According to many Move to Amend advocates, including David Cobb, Green Party presidential candidate in 2004 and national spokesman for MoveToAmend.org, support for the proposed constitutional amendment stretches across the political spectrum—from Libertarians to left-wing progressives and from Tea Partiers to former Occupy activists. Cobb’s message of being “a proud, patriotic and pissed-off American citizen” seems to resonate across the liberal-conservative divide, with more than 280,000 signatures gathered endorsing the Move to Amend “We the People” amendment to date. The local affiliate has collected more than 1,000 signatures so far.
Amending the constitution requires super-majority approval from both houses of Congress and endorsement by referendum by at least three-quarters of the states. Undaunted by the process, the Move to Amend campaign prides itself on being very much a grassroots movement that is becoming more and more difficult for mainstream political discourse to ignore.
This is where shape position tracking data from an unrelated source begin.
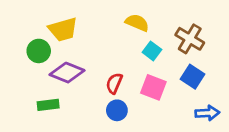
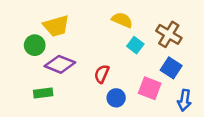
pink square: (153, 87) -> (150, 88), moved
blue circle: (117, 110) -> (116, 98), moved
blue arrow: (207, 113) -> (184, 100), turned 102

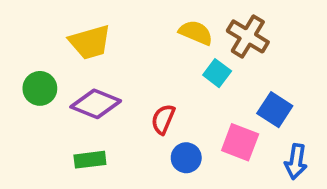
brown cross: (169, 34) -> (248, 36), moved
green circle: (35, 45) -> (40, 88), moved
green rectangle: (43, 93) -> (90, 160), moved

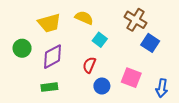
yellow semicircle: (196, 33) -> (84, 18), moved
cyan square: (217, 73) -> (100, 40), moved
purple diamond: (96, 104) -> (53, 57), turned -50
blue square: (275, 110) -> (150, 43), moved

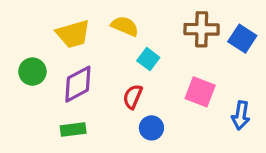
brown cross: (135, 20) -> (202, 29), turned -30
blue square: (150, 43) -> (242, 39), moved
pink square: (131, 78) -> (200, 92), moved
blue arrow: (162, 88) -> (241, 115), moved

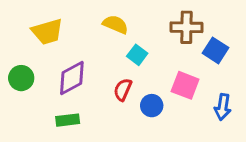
yellow trapezoid: (73, 34) -> (47, 32), moved
blue square: (242, 39) -> (215, 50), moved
green circle: (32, 72) -> (21, 78), moved
blue circle: (151, 128) -> (152, 106), moved

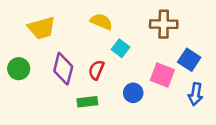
blue square: (215, 50) -> (189, 60), moved
purple diamond: (72, 78) -> (63, 69), turned -48
red semicircle: (123, 90) -> (96, 70), moved
green rectangle: (68, 120) -> (87, 102), moved

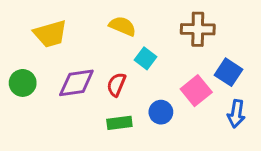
purple diamond: (63, 69) -> (76, 83), turned 68
pink square: (162, 75) -> (196, 91), turned 30
green rectangle: (87, 102) -> (119, 123), moved

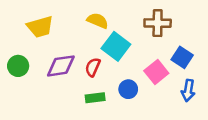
cyan square: (146, 58) -> (116, 46), size x1.6

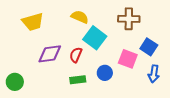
green circle: (18, 66) -> (15, 82), moved
pink square: (156, 72) -> (128, 59), turned -30

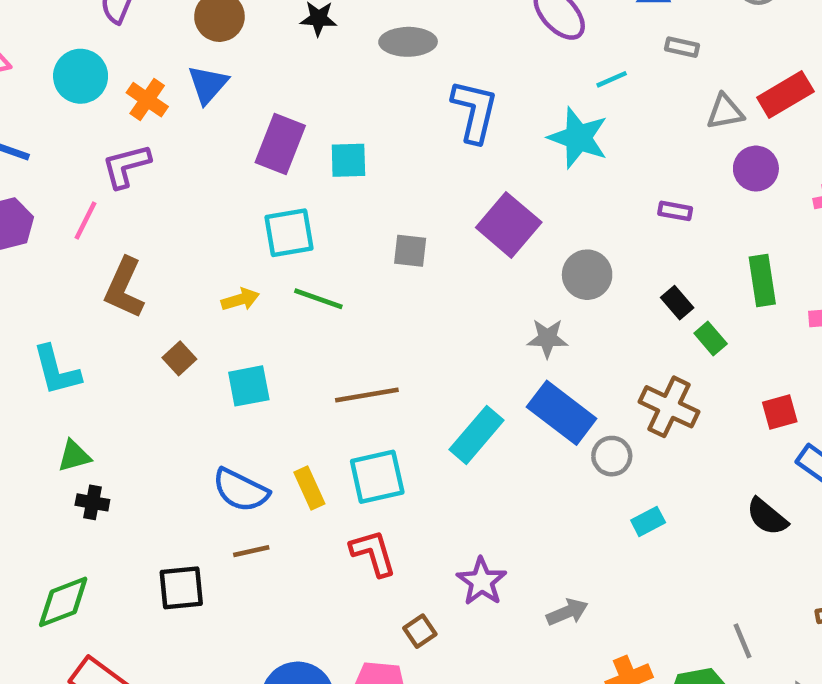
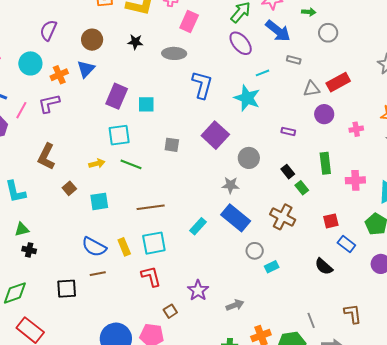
orange cross: (147, 100) -> (59, 75), turned 30
pink line: (86, 220) -> (21, 110), moved
cyan rectangle: (476, 435) -> (198, 226), size x0.7
gray circle: (612, 456) -> (255, 251), moved

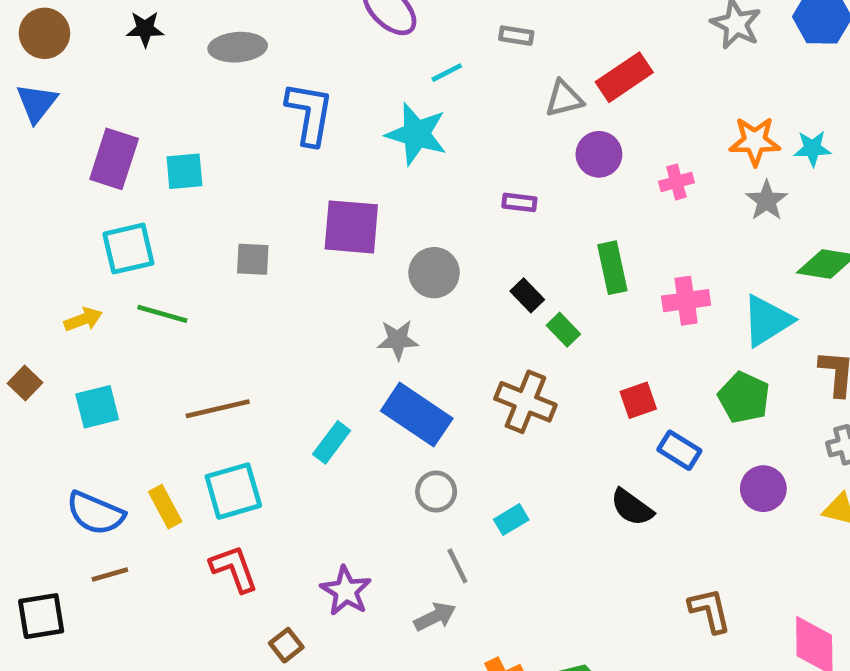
purple square: (215, 135) -> (351, 227), turned -32
gray circle: (255, 251) -> (436, 492), moved
gray line: (311, 320) -> (457, 566), moved

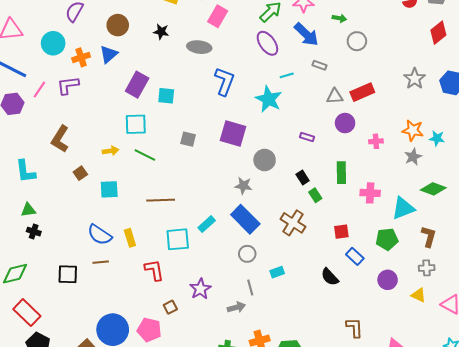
green pentagon: (744, 397) -> (387, 239), turned 30
cyan square: (233, 491) -> (178, 239), moved

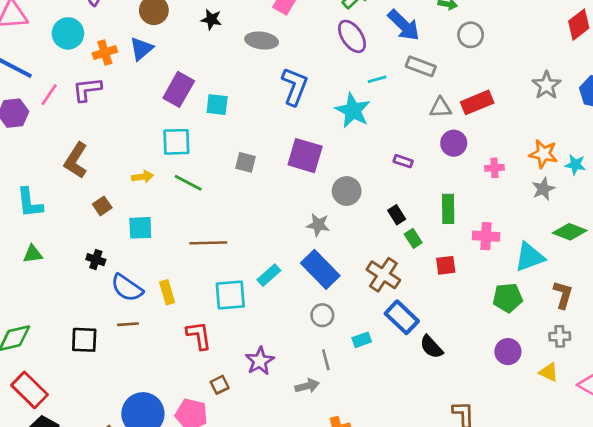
gray rectangle: (320, 65) -> (421, 66), size x1.5
black cross: (34, 232) -> (96, 260), moved
red square: (341, 232) -> (446, 265), moved
blue rectangle: (355, 256) -> (402, 317), moved, size x1.4

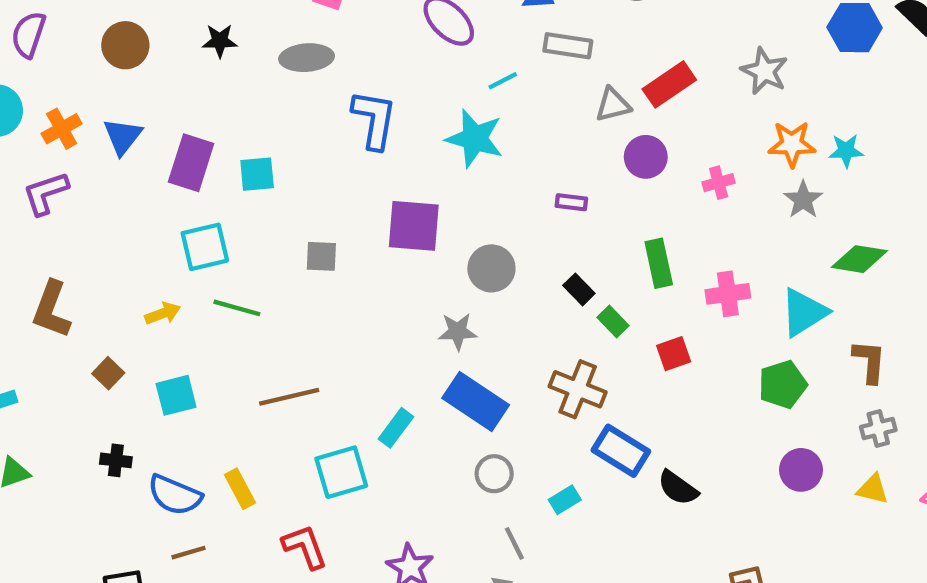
blue triangle: (141, 49) -> (123, 136), moved
gray star: (546, 85) -> (764, 71), moved

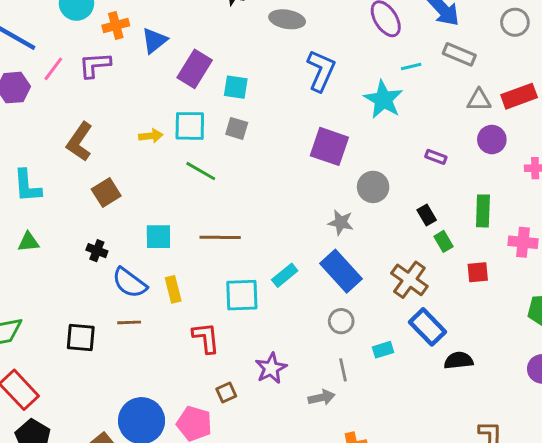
gray square: (321, 256) -> (237, 128), moved
yellow arrow: (163, 313) -> (151, 136), moved
brown square: (108, 373) -> (106, 193), size x1.4
cyan square: (176, 395) -> (158, 237), moved
black semicircle: (678, 488) -> (459, 360), turned 124

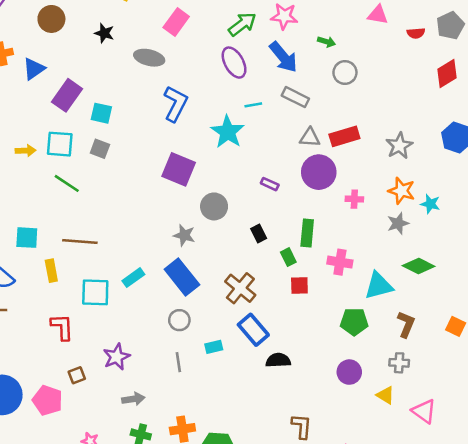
purple circle: (492, 140) -> (319, 172), size x1.4
green rectangle: (444, 241) -> (288, 257), moved
yellow rectangle: (173, 289) -> (51, 271), moved
gray arrow: (322, 397) -> (133, 399), moved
Local ordinances calling for an end to corporate personhood were included on the ballot in more than 150 cities in the general election last November, and were passed, often by large margins, in every single case, according to the campaign’s website.
The Santa Cruz Move to Amend affiliate, a group of about 10 activists who have been meeting since January on the last Sunday of each month, is planning to have a county-wide “advisory resolution” on the ballot in the 2014 election, aimed at advising the state legislature on how Santa Cruz feels about amending the U.S. Constitution so that people, not corporations, enjoy its protections, according to Dosik.